US existing home sales flat and price growth slowing, latest NAR data shows

Existing home sales in the United States were essentially flat in March, while the growth in home prices moderated, according to the latest data from the National Association of Realtors.

Sales gains in the Northeast and Midwest were offset by declines in the West and South and Lawrence Yun, NAR chief economist said that current sales levels are underperforming by historical standards.

Total slipped 0.2% to a seasonally adjusted annual rate of 4.59 million in March from 4.6 million in February, and are 7.5% below the 4.96 million unit pace in March 2013. Last month’s sales volume remained the slowest since July 2012, when it was 4.59 million.

‘There really should be stronger levels of home sales given our population growth. In contrast, price growth is rising faster than historical norms because of inventory shortages,’ Yun explained.

However, he expects some improvement in the months ahead. ‘With ongoing job creation and some weather delayed shopping activity, home sales should pick up, especially if inventory continues to improve and mortgage interest rates rise only modestly,’ he said.

The median existing home price for all housing types in March was $198,500, up 7.9% from March 2013 and the data also shows that distressed homes accounted for 14% of March sales, down from 16% in February and 21% in March 2013.

‘With rising home equity, we expect distressed homes to decline to a single-digit market share later this year,’ Yun added.

Some 10% of March sales were foreclosures and 4% were short sales. Foreclosures sold for an average discount of 18% below market value in March, while short sales were discounted 12%.

Total housing inventory at the end of March rose 4.7% to 1.99 million existing homes available for sale, which represents a 5.2 month supply at the current sales pace, up from five months in February. Unsold inventory is 3.1% above a year ago, when there was a 4.7 month supply.

The median time on market for all homes was 55 days in March, down from 62 days in February, and also 62 days on market in March 2013. Short sales were on the market for a median of 112 days in March, while foreclosures typically sold in 55 days and non-distressed homes took 53 days. Some 37% of homes sold in March were on the market for less than a month.

First time buyers accounted for 30% of purchases in March, up from 28% in February and the same as the 30% recorded in March 2013.

‘There are indications that the stringent mortgage underwriting standards are beginning to ease a bit, particularly regarding credit score requirements, but they remain a headwind for entry level and single income home buyers,’ said Steve Brown, NAR president.

‘We also have tight inventory in the lower price ranges where many starter homes are found, but rising new-home construction means some owners will be trading up and more existing homes will be added to the inventory. Hopefully, this will create more opportunities for first time buyers,’ he added.

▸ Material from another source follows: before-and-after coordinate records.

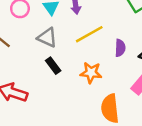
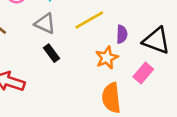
orange star: (91, 73) -> (107, 58), moved, turned -30

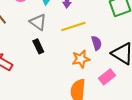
purple semicircle: (122, 34) -> (96, 43), turned -32

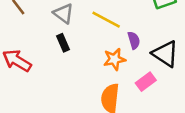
yellow line: (73, 26) -> (106, 20), turned 45

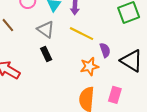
pink rectangle: (146, 82) -> (115, 95), moved, turned -35

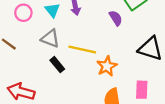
yellow line: (81, 34) -> (82, 50), moved
purple semicircle: (105, 50) -> (116, 18), moved

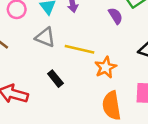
black rectangle: (57, 65) -> (55, 79), moved

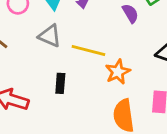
black rectangle: (55, 79) -> (60, 83), turned 42

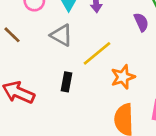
yellow line: (88, 51) -> (97, 53), turned -60

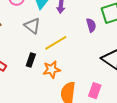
orange star: (123, 77) -> (52, 69), moved

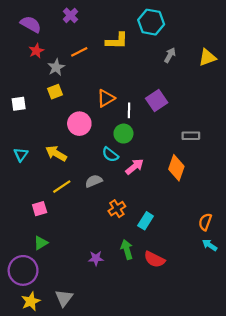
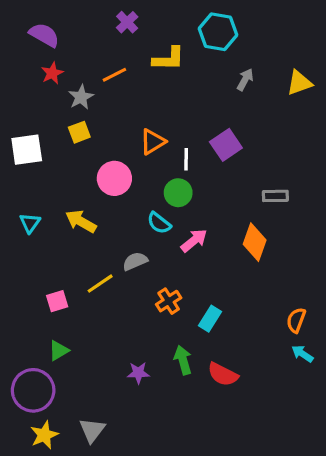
purple cross: (71, 15) -> (127, 22), moved
white square: (19, 104) -> (27, 150), size x1.5
yellow line: (62, 187) -> (100, 284), moved

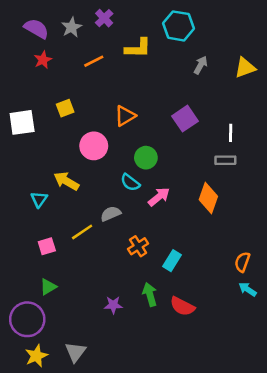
gray star: (81, 97) -> (72, 27), moved
white line: (186, 159) -> (231, 133), moved
cyan triangle: (30, 223) -> (39, 199), moved

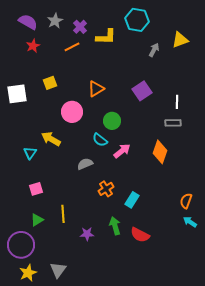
purple cross: (104, 18) -> (80, 27), moved
yellow triangle: (245, 68) -> (180, 40), moved
yellow line: (82, 232) -> (63, 214), moved, turned -60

All cash sales made up 33% of transactions in March compared with 35% in February and 30% in March 2013. Individual investors, who account for many cash sales, purchased 17% of homes in March, down from 21% in February and 19% in March 2013 and 71% of investors paid cash in March.

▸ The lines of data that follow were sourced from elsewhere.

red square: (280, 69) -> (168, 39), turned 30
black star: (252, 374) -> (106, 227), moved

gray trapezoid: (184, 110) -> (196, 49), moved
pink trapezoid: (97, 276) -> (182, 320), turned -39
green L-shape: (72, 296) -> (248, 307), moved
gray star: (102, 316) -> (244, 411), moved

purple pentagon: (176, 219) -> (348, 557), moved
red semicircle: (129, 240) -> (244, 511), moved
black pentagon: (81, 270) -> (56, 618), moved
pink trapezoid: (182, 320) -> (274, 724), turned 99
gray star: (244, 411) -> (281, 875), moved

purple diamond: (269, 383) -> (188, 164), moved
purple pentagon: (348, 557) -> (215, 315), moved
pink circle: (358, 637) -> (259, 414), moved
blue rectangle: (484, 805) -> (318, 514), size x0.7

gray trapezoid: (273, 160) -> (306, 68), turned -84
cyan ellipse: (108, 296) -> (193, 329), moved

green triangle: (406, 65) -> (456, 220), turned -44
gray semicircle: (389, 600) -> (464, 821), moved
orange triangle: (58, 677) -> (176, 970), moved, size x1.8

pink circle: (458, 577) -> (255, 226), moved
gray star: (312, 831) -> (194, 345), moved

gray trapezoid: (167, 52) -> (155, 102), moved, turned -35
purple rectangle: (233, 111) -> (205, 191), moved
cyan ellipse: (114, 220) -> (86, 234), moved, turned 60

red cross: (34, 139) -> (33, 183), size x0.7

Single family home sales were unchanged at a seasonally adjusted annual rate of 4.04 million in March, the same as February, but are 7.3% below a year ago. The median existing single family home price was $198,200 in March, which is 7.4% above March 2013.

Existing condominium and co-op sales declined 1.8% to an annual rate of 550,000 units in March from and are 8.3% below in March 2013. The median existing condo price was $200,800 in March, up 11.6% from a year ago.

Regionally, existing home sales in the Northeast rose 9.1% but are 4.8% below March 2013. The median price in the Northeast was $244,700, up 3.2% from a year ago.

Existing home sales in the Midwest rose 4% in March but are 10.3% below a year ago. The median price in the Midwest was $149,600, which is 5.9% above March 2013.

In the South, existing home sales declined 3% in March, and also are 3% below March 2013. The median price in the South was $173,000, up 6.7% from a year ago.

Existing home sales in the West fell 3.7% in March, and are 13.4% below a year ago. The median price in the West was $289,300, which is 12.6% higher than March 2013.